(Dataset entries)
━━━━━━━━━━━━━━━━━━━━

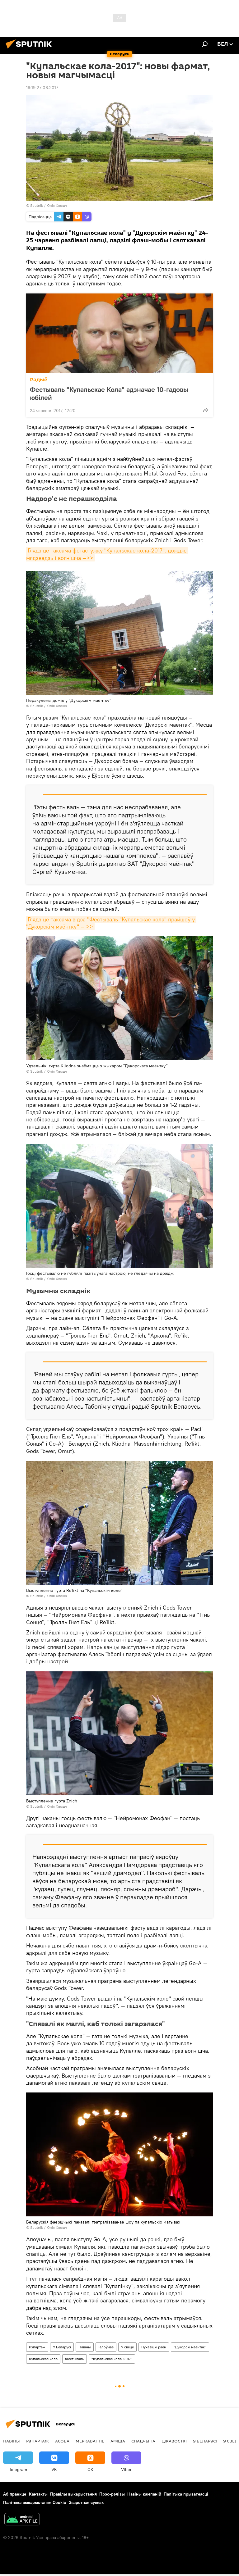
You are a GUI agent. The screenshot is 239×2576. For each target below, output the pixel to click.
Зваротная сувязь (86, 2502)
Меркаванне (90, 2441)
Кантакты (38, 2494)
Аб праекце (14, 2494)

━━━━━━━━━━━━━━━━━━━━

Work required
Word for word, write out each of the records, but not the pictures.

Solution
You are a GUI agent. The screenshot is 239×2576. For each target below, output the pixel to click.
Зваротная сувязь (86, 2502)
Меркаванне (90, 2441)
Кантакты (38, 2494)
Аб праекце (14, 2494)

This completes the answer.